Session Check section.

The session check contans a textarea that needs to be populated with a HTTP request that is a good indicator of whether our session is valid or not. It should meet the following preconditions:

  1. It should send a 401 or other non 200 OK request when an invalid session is used.
  2. It should be affected by our replacement rules, meaning it should have the header we will modify.
  3. Once modified with a valid session it should respond with 200 OK.

Once you have populated the field, a user of this application can click the Check button. This will obtain your request, modify it as per your replacement rules, and re-send it observing the result. If your session is still valid, the button's label will change to Check: OK, whereas if it is no longer valid you will receive a message indicating the reason for this failure.

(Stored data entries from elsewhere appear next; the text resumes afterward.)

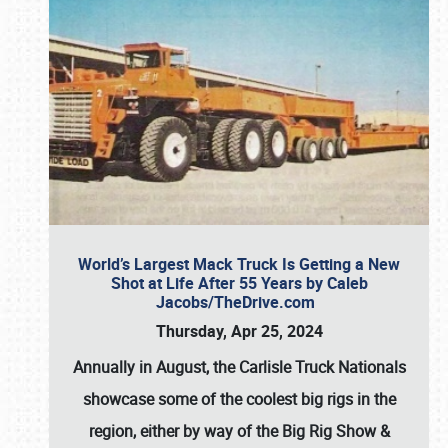
World’s Largest Mack Truck Is Getting a New
Shot at Life After 55 Years by Caleb
Jacobs/TheDrive.com
Thursday, Apr 25, 2024
Annually in August, the Carlisle Truck Nationals
showcase some of the coolest big rigs in the
region, either by way of the Big Rig Show &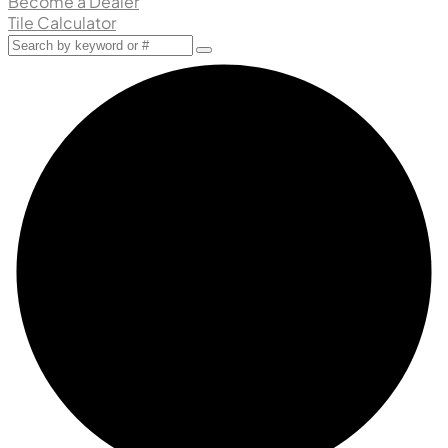
Become a Dealer
Tile Calculator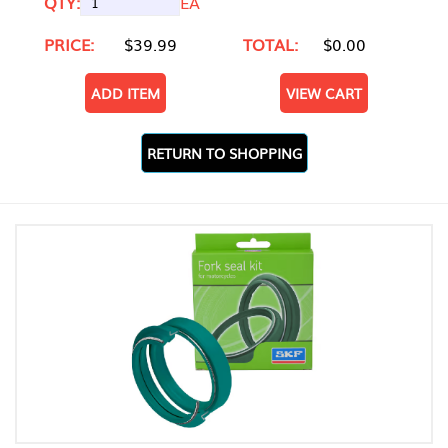
QTY:
EA
PRICE:
$39.99
TOTAL:
$0.00
ADD ITEM
VIEW CART
RETURN TO SHOPPING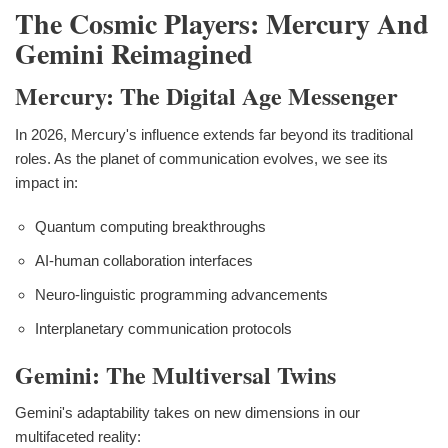
The Cosmic Players: Mercury And
Gemini Reimagined
Mercury: The Digital Age Messenger
In 2026, Mercury's influence extends far beyond its traditional
roles. As the planet of communication evolves, we see its
impact in:
Quantum computing breakthroughs
AI-human collaboration interfaces
Neuro-linguistic programming advancements
Interplanetary communication protocols
Gemini: The Multiversal Twins
Gemini's adaptability takes on new dimensions in our
multifaceted reality: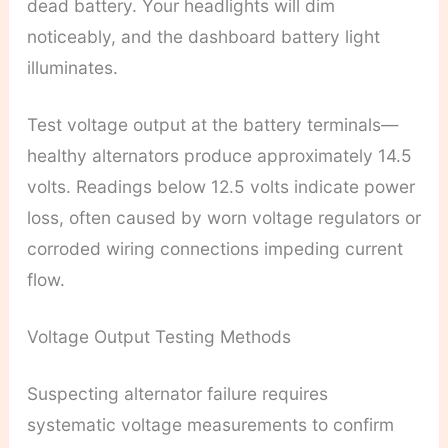
dead battery. Your headlights will dim
noticeably, and the dashboard battery light
illuminates.
Test voltage output at the battery terminals—
healthy alternators produce approximately 14.5
volts. Readings below 12.5 volts indicate power
loss, often caused by worn voltage regulators or
corroded wiring connections impeding current
flow.
Voltage Output Testing Methods
Suspecting alternator failure requires
systematic voltage measurements to confirm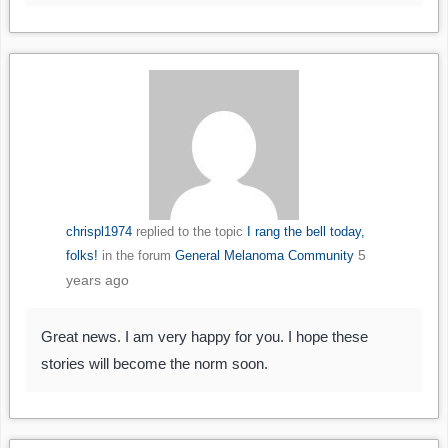
chrispl1974
replied to the topic
I rang the bell today,
5
folks!
in the forum
General Melanoma Community
years ago
Great news. I am very happy for you. I hope these
stories will become the norm soon.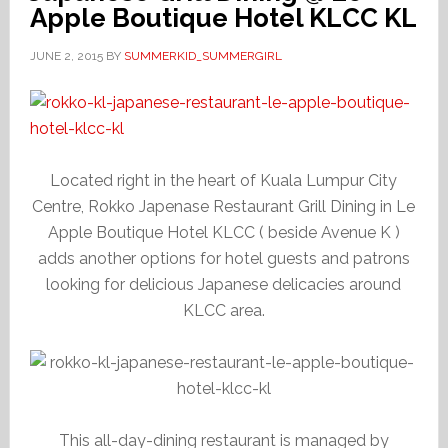
Apple Boutique Hotel KLCC KL
JUNE 2, 2015
BY
SUMMERKID_SUMMERGIRL
Located right in the heart of Kuala Lumpur City
Centre, Rokko Japenase Restaurant Grill Dining in Le
Apple Boutique Hotel KLCC ( beside Avenue K )
adds another options for hotel guests and patrons
looking for delicious Japanese delicacies around
KLCC area.
This all-day-dining restaurant is managed by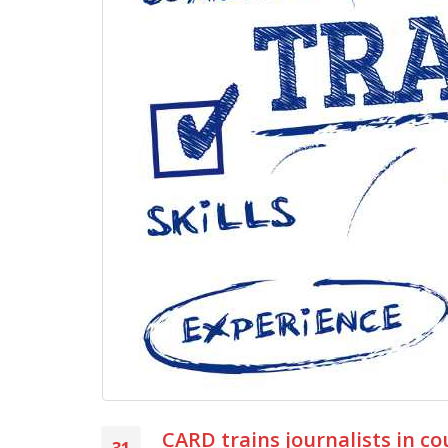
CARD trains journalists in c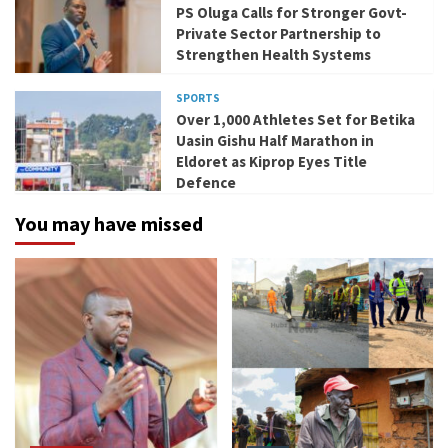
PS Oluga Calls for Stronger Govt-
Private Sector Partnership to
Strengthen Health Systems
SPORTS
Over 1,000 Athletes Set for Betika
Uasin Gishu Half Marathon in
Eldoret as Kiprop Eyes Title
Defence
You may have missed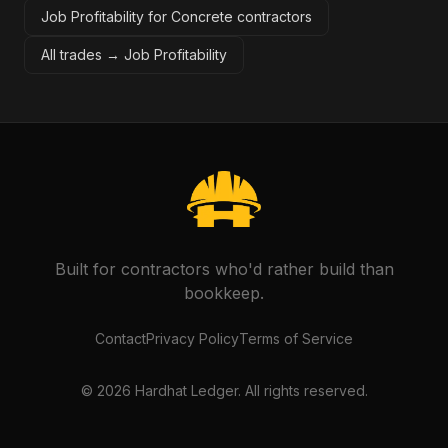
Job Profitability for Concrete contractors
All trades →
Job Profitability
Built for contractors who'd rather build than
bookkeep.
Contact
Privacy Policy
Terms of Service
©
2026
Hardhat Ledger. All rights reserved.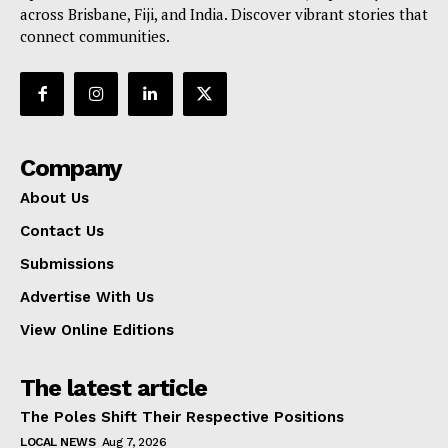
across Brisbane, Fiji, and India. Discover vibrant stories that
connect communities.
Company
About Us
Contact Us
Submissions
Advertise With Us
View Online Editions
The latest article
The Poles Shift Their Respective Positions
LOCAL NEWS
Aug 7, 2026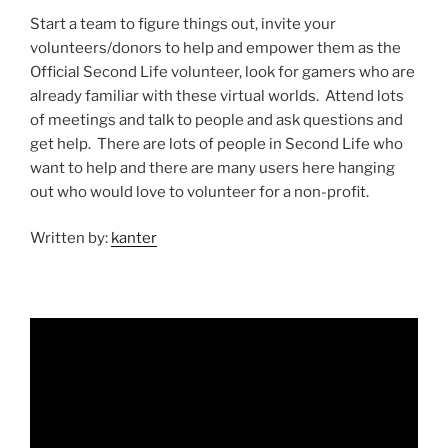
Start a team to figure things out, invite your
volunteers/donors to help and empower them as the
Official Second Life volunteer, look for gamers who are
already familiar with these virtual worlds. Attend lots
of meetings and talk to people and ask questions and
get help. There are lots of people in Second Life who
want to help and there are many users here hanging
out who would love to volunteer for a non-profit.
Written by:
kanter
Video
Player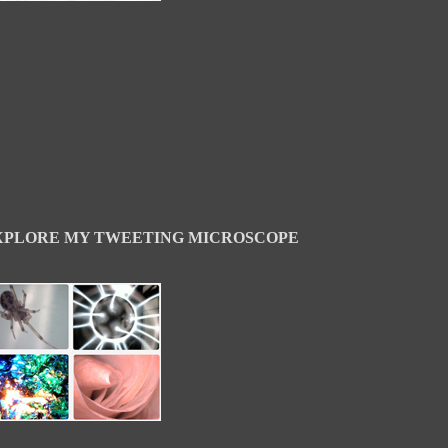
XPLORE MY TWEETING MICROSCOPE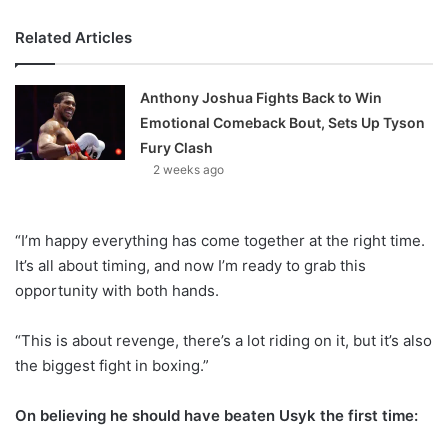
Related Articles
Anthony Joshua Fights Back to Win
Emotional Comeback Bout, Sets Up Tyson
Fury Clash
2 weeks ago
“I’m happy everything has come together at the right time.
It’s all about timing, and now I’m ready to grab this
opportunity with both hands.
“This is about revenge, there’s a lot riding on it, but it’s also
the biggest fight in boxing.”
On believing he should have beaten Usyk the first time: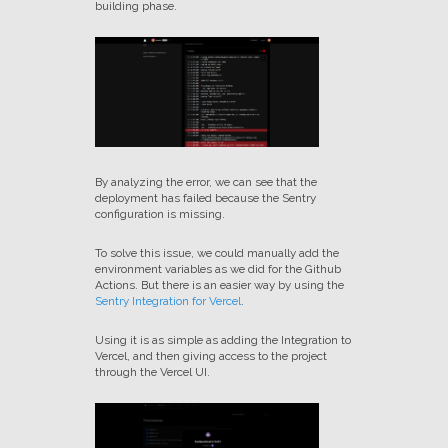
building phase.
By analyzing the error, we can see that the
deployment has failed because the Sentry
configuration is missing.
To solve this issue, we could manually add the
environment variables as we did for the Github
Actions. But there is an easier way by using the
Sentry Integration for Vercel
.
Using it is as simple as adding the Integration to
Vercel, and then giving access to the project
through the Vercel UI.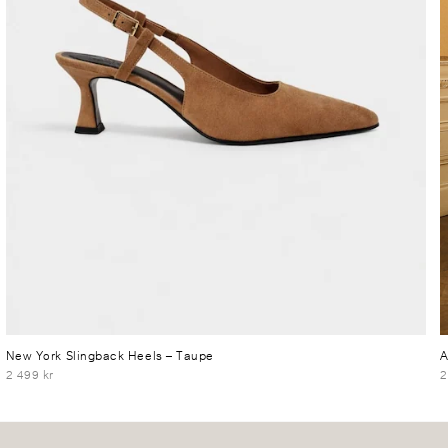
New York Slingback Heels
– Taupe
A
2 499 kr
2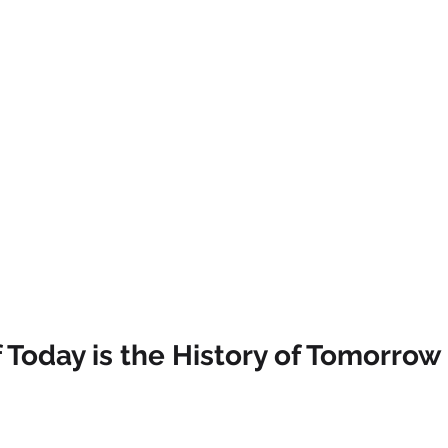
Today is the History of Tomorrow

Clicking the Resend ALL button will, if the session check has previously been successful, re-send all requests that have been previously made with the transformation rules applied and store the results.

Clicking the FUZZ button will go through requests and, if it is able to find requests whose status code is the same for both the original request and the modified request, send them to Burp's active scan. The idea is to only fuzz one request per endpoint and only initiate fuzzing if we can be reasonable sure we have a valid session for the endpoint.

Merging into master

In order to merge code from the development branch to the master branch we should do and end to end manual test. This verifies the application is in a working test and avoids the situation where we send a bunch of traffic to a client site and the test results are not valid.

No code should be merged into the master branch without manually verifying the test plan passes.

The test plan is here. You can duplicate the database and run the test plan, linking the test plan on your PR.